Since the locking modifier can name the table, each table may use different locking when multiple tables are referenced in the same SQL statement.

Teradata OLAP Functions

OLAP Functions

The OLAP functions are built into the Teradata database to provide data mining capabilities and trend analysis. These functions provide processing not available using the standard aggregation. As mentioned earlier, an aggregate eliminates the detail data from a row. These OLAP functions provide the result of their operation and display the detail data values used in the function.

This technique produces output that is somewhat like the Teradata extensions of WITH and WITH BY. The similarity is in the fact that the detail row data is also displayed as part of the answer set. However, since the output is in row format and not in a report format like WITH, the OLAP functions may be performed on all tables or views and may be used to populate tables in conjunction with INSERT/SELECT. The biggest difference is that these can be used in Queryman, unlike WITH.

Below list has some of the important OLAP functions used.

Cumulative Sum Using the CSUM Function

The process of creating a cumulative sum means that data values in sequential rows are added together. The same addition was seen earlier in this book when using the SUM aggregate, with some major differences that are contrasted here.

The Cumulative Sum (CSUM) function provides a running or cumulative total for a column’s numeric value. This allows users to see what is happening with column totals over an ongoing progression. The results will be sorted in ascending or descending order and the sort list can consist of a single or multiple columns, listed as sort keys.

The syntax for CSUM is:

SELECT CSUM( <column-name>, <sort-key> [ASC | DESC]

[, <sort-key> [ASC | DESC] … )

FROM <table-name>

[GROUP BY <column-name> [,<column-number> … ] ]

;

The CSUM command uses the first parameter as the column containing a numeric value to sum. This value will be added to the previous data values and provide a running or cumulative answer.

The second parameter is entered as a sort key that sequences the output rows. This column determines the major sort sequence of the detail data from the row along with the CSUM. By default, the sort sequence is ascending (ASC). The DESC can be specified to request a descending (highest to lowest) sequence. Optionally, additional sort keys can be entered to specify one or more minor sort sequences.

To understand the use of CSUM, we will use a table that stores sales data for all products for each store on a daily basis.
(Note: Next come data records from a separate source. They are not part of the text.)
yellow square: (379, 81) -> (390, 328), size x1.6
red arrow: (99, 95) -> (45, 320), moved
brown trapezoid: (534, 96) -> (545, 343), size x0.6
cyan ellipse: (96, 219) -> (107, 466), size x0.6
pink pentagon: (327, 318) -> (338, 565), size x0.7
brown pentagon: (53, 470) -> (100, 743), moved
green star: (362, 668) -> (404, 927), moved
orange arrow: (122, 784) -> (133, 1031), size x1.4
The CSUM function can be used to show the daily sales data for any or all of the products and accumulate the sales data for both running and final totals.

The column specified in this CSUM should contain the sales dollar figure for each day and the sort key as the date. Then, the WHERE clause provides a beginning and ending date for the query.
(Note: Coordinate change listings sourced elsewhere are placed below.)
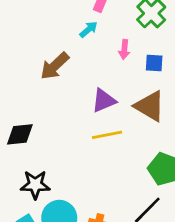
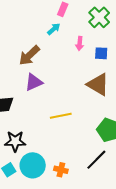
purple triangle: (104, 100) -> (34, 82), moved
yellow line: (107, 135) -> (61, 116), moved

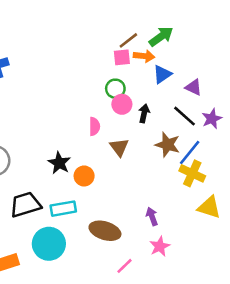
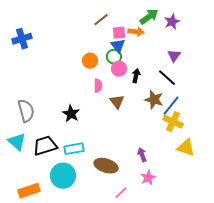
brown line: (128, 40) -> (101, 20), moved
blue triangle: (162, 74) -> (118, 46), moved, turned -35
purple triangle: (194, 87) -> (174, 56), turned 40
purple star: (212, 119) -> (172, 22), moved
orange circle: (84, 176) -> (90, 61), moved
Cumulative Sum with Reset Capabilities

The CSUM has the ability to reset values throughout the accumulation process to obtain a subtotal. It uses the GROUP BY designation to specify a data column that, when the value changes, causes the accumulation value to be reset back to zero.

Using CSUM and GROUP BY

A cumulative sum may be reset to zero at a specified breakpoint by merely adding a GROUP BY clause to the query when using the CSUM function. The GROUP BY provides for subtotals within the output.
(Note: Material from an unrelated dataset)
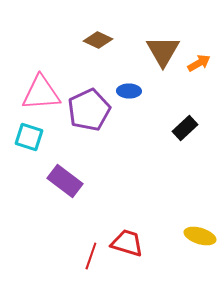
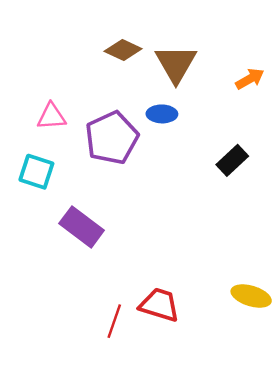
brown triangle: (163, 51) -> (176, 64), moved
pink triangle: (41, 93) -> (51, 116), size x0.6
Cumulative Sum with Reset Capabilities

As mentioned with the CSUM, this version of the cumulative sum can be reset a to provide the equivalent of a subtotal. This method uses the ANSI Standard SUM with OVER and PARTITION BY designators to specify a data value that, when it changes,

causes the accumulation value to be reset back to zero.

SUM Using SUM and OVER / PARTITION BY

Normally aggregate functions and OLAP functions are incompatible. This is because

aggregates provide only the final single row answer and eliminate row detail data.

Conversely, the OLAP functions provide the row detail data and the answer. Using this

ANSI syntax, the SUM aggregate can be made to act more as an OLAP function to

provide both the answer and the row detail.

As seen above, CSUM is a Teradata Extension. It may use the GROUP BY designation

to reset the accumulation process for the equivalent of a subtotal. The ANSI method

does not use GROUP BY. Instead, it uses the OVER to design that a partition or group

can be established using the PARTITION BY designator.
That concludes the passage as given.